- Culture
- 17 Jun 15
Joshua Oppenheimer's astonishing and important follow-up to The Act of Killing
Few filmmakers would have dared even attempting to craft a worthy successor to the extraordinary documentary The Act Of Killing – but Joshua Oppenheimer is no ordinary director. His shatteringly important film The Look Of Silence provides a chilling and complex portrait of complicity, cultural memory and self-delusion. While The Act of Killing put the perpetrators of the 1960s Indonesian genocide in the limelight, allowing them to recreate their murders in ghoulishly grandiose ways, here the camera acts as the bulb in an interrogation, under which the same protagonists deflect, defend and deny.
Optometrist Adi’s brother Ramli was killed in the unimaginable purge of over a million “Communist” objectors to Indonesia’s military dictatorship - and Adi now interviews the guards and leaders involved in the murder of his brother. Meeting them in person, Adi’s unwavering gaze and grace is evident, as he fits these mass murderers for new eye prescriptions and gives them an opportunity to look clearly at their selves and actions. Without exception, they’re only interested in the former.

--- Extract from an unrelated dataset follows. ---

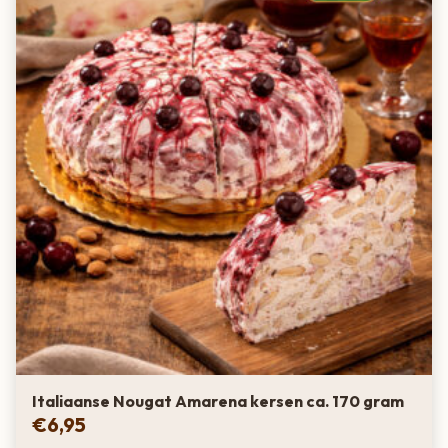
Italiaanse Nougat Amarena kersen ca. 170 gram
€
6,95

Cultural memory also becomes a powerful theme of the film, a motif symbolised by Adi’s 100-year- old mother remembering the tragedy perfectly. His senile father, meanwhile, lives in a mental landscape free from this trauma.
The title refers to Adi’s astonishing ability to quietly observe while men recount literally drinking the blood of their victims, allowing them to indict themselves in their own words. But it’s also about the silence of complicity, which extends to the murderers’ families, and perhaps even Adi’s family too.
The fear and danger that reverberate through the film are breathtaking – emphasised by the credits, which, by necessity, list most of the crew as “anonymous.” An astonishing work.